Quand il y avait de l'ouvrage pour un, ils se présentaient à dix - dix hommes se battaient à coups de salaires réduits.
- Si ce gars-là travaille pour 30 cents [de l'heure], moi je marche à 25.
- Il accepte 25 ? Je le fais pour 20.
- Attendez... c'est que j'ai faim, moi. Je travaille pour 15 cents. Je travaille pour la nourriture. [...] Prenez moi, je travaillerai pour un morceau de viande.
Bonne affaire. Les salaires baissaient et les cours se maintenaient. Les grands propriétaires se frottaient les mains et envoyaient de nouveaux paquets de prospectus pour faire venir encore plus de monde. [...]

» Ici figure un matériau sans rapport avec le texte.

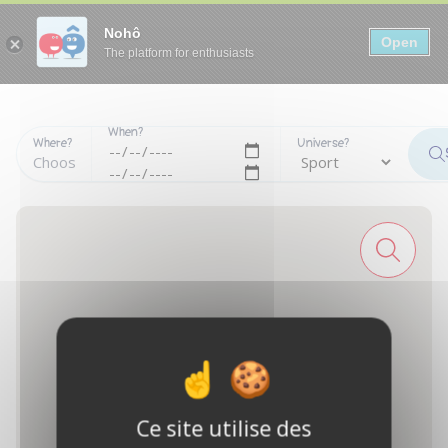
Panneau de gestion des cookies
Nohô
Open
The platform for enthusiasts
When?
Where?
Universe?
Ce site utilise des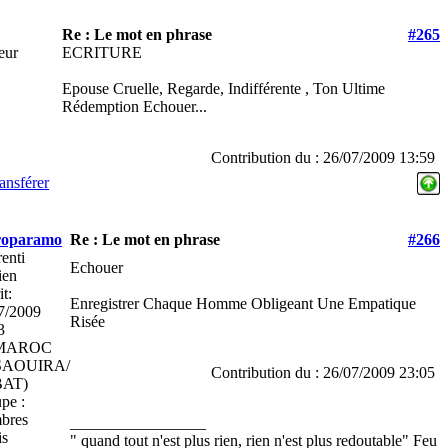
Re : Le mot en phrase
#265
teur
ECRITURE
Epouse Cruelle, Regarde, Indifférente , Ton Ultime
Rédemption Echouer...
Contribution du : 26/07/2009 13:59
ansférer
roparamo
Re : Le mot en phrase
#266
enti
Echouer
ien
it:
Enregistrer Chaque Homme Obligeant Une Empatique
7/2009
Risée
3
MAROC
SAOUIRA/
Contribution du : 26/07/2009 23:05
AT)
pe :
bres
_________________
is
" quand tout n'est plus rien, rien n'est plus redoutable" Feu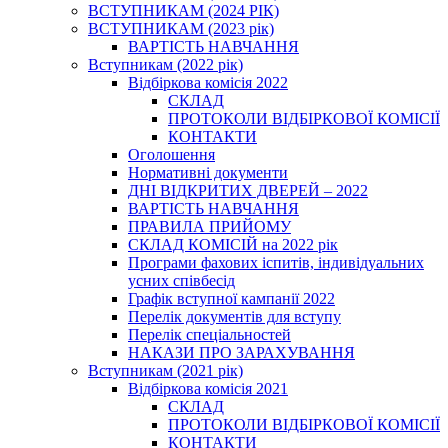
ВСТУПНИКАМ (2024 РІК)
ВСТУПНИКАМ (2023 рік)
ВАРТІСТЬ НАВЧАННЯ
Вступникам (2022 рік)
Відбіркова комісія 2022
СКЛАД
ПРОТОКОЛИ ВІДБІРКОВОЇ КОМІСІЇ
КОНТАКТИ
Оголошення
Нормативні документи
ДНІ ВІДКРИТИХ ДВЕРЕЙ – 2022
ВАРТІСТЬ НАВЧАННЯ
ПРАВИЛА ПРИЙОМУ
СКЛАД КОМІСІЙ на 2022 рік
Програми фахових іспитів, індивідуальних
усних співбесід
Графік вступної кампанії 2022
Перелік документів для вступу
Перелік спеціальностей
НАКАЗИ ПРО ЗАРАХУВАННЯ
Вступникам (2021 рік)
Відбіркова комісія 2021
СКЛАД
ПРОТОКОЛИ ВІДБІРКОВОЇ КОМІСІЇ
КОНТАКТИ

Les petits fermiers qui n'avaient pas de fabriques de conserves perdaient leurs fermes au profit des grands propriétaires, des Banques et des Sociétés propriétaires
de fabriques. Les petites fermes se raréfiaient de plus en plus. Les petits fermiers allaient habiter en ville, le temps d'épuiser leur crédit et de devenir une charge pour leurs amis ou leurs parents ; et finalement ils échouaient eux aussi sur la grand‑route, où ils venaient grossir le nombre des assoiffés de travail, des forcenés prêts à tuer pour du travail. [...] Et les Sociétés et les Banques travaillaient inconsciemment à leur propre perte. Les vergers regorgeaient de fruits et les routes étaient pleines d'affamés. [...] Les grandes Compagnies ne savaient pas que le fil est mince qui sépare la faim de la colère. Au lieu d'augmenter les salaires, elles employaient l'argent à faire l'acquisition de grenades à gaz, de revolvers, à embaucher des surveillants et des marchands, à faire établir des listes noires, à entraîner leurs troupes improvisées. Sur les grands-routes, les gens erraient comme des fourmis à la recherche de travail, de pain. Et la colère fermentait.